Osteoporosis is characterized by low bone mineral density (BMD) and fragility fracture and affects over 200 million people worldwide. Bone quality describes the material properties that contribute to strength independently of BMD, and its quantitative analysis is a major priority in osteoporosis research. Tissue mineralization is a fundamental process requiring calcium and phosphate transporters. Here we identify impaired bone quality and strength in Slc20a2-/- mice lacking the phosphate transporter SLC20A2. Juveniles had abnormal endochondral and intramembranous ossification, decreased mineral accrual, and short stature. Adults exhibited only small reductions in bone mass and mineralization but a profound impairment of bone strength.
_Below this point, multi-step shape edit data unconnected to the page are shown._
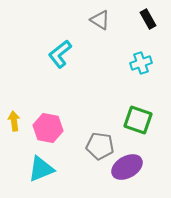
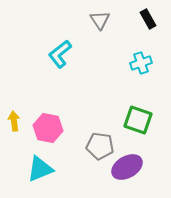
gray triangle: rotated 25 degrees clockwise
cyan triangle: moved 1 px left
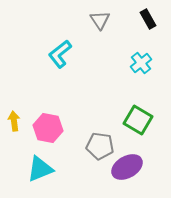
cyan cross: rotated 20 degrees counterclockwise
green square: rotated 12 degrees clockwise
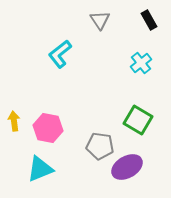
black rectangle: moved 1 px right, 1 px down
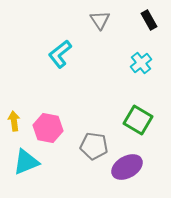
gray pentagon: moved 6 px left
cyan triangle: moved 14 px left, 7 px up
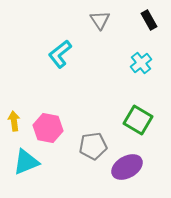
gray pentagon: moved 1 px left; rotated 16 degrees counterclockwise
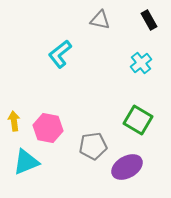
gray triangle: rotated 45 degrees counterclockwise
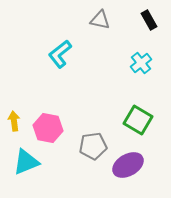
purple ellipse: moved 1 px right, 2 px up
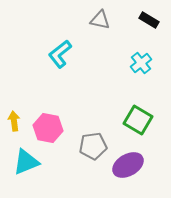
black rectangle: rotated 30 degrees counterclockwise
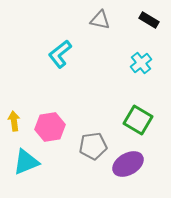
pink hexagon: moved 2 px right, 1 px up; rotated 20 degrees counterclockwise
purple ellipse: moved 1 px up
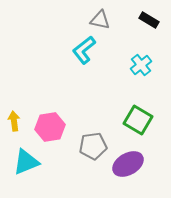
cyan L-shape: moved 24 px right, 4 px up
cyan cross: moved 2 px down
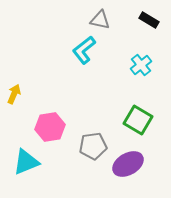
yellow arrow: moved 27 px up; rotated 30 degrees clockwise
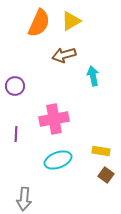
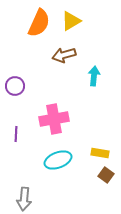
cyan arrow: moved 1 px right; rotated 18 degrees clockwise
yellow rectangle: moved 1 px left, 2 px down
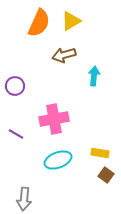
purple line: rotated 63 degrees counterclockwise
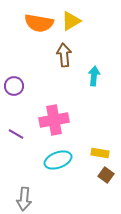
orange semicircle: rotated 76 degrees clockwise
brown arrow: rotated 100 degrees clockwise
purple circle: moved 1 px left
pink cross: moved 1 px down
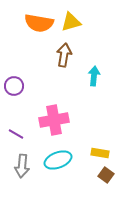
yellow triangle: moved 1 px down; rotated 15 degrees clockwise
brown arrow: rotated 15 degrees clockwise
gray arrow: moved 2 px left, 33 px up
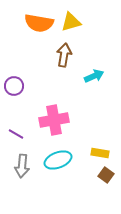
cyan arrow: rotated 60 degrees clockwise
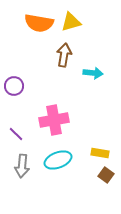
cyan arrow: moved 1 px left, 3 px up; rotated 30 degrees clockwise
purple line: rotated 14 degrees clockwise
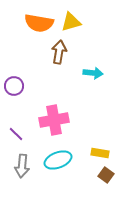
brown arrow: moved 5 px left, 3 px up
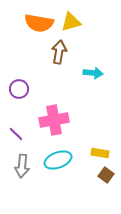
purple circle: moved 5 px right, 3 px down
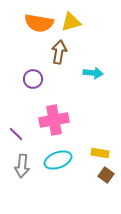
purple circle: moved 14 px right, 10 px up
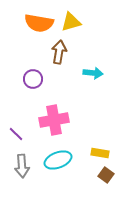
gray arrow: rotated 10 degrees counterclockwise
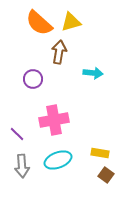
orange semicircle: rotated 32 degrees clockwise
purple line: moved 1 px right
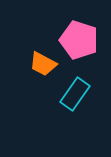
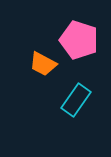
cyan rectangle: moved 1 px right, 6 px down
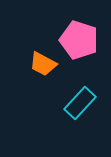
cyan rectangle: moved 4 px right, 3 px down; rotated 8 degrees clockwise
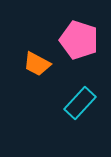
orange trapezoid: moved 6 px left
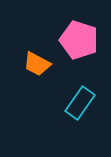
cyan rectangle: rotated 8 degrees counterclockwise
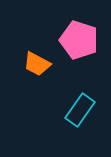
cyan rectangle: moved 7 px down
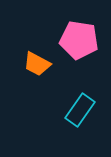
pink pentagon: rotated 9 degrees counterclockwise
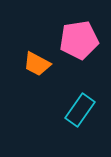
pink pentagon: rotated 18 degrees counterclockwise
Bone quality was severely impaired in Slc20a2-/- mice: yield load (-2.3 SD), maximum load (-1.7 SD), and stiffness (-2.7 SD) were all below values predicted from their bone mineral content as determined in a cohort of 320 wild-type controls. These studies identify Slc20a2 as a physiological regulator of tissue mineralization and highlight its critical role in the determination of bone quality and strength. © 2019 The Authors. Journal of Bone and Mineral Research Published by Wiley Periodicals Inc.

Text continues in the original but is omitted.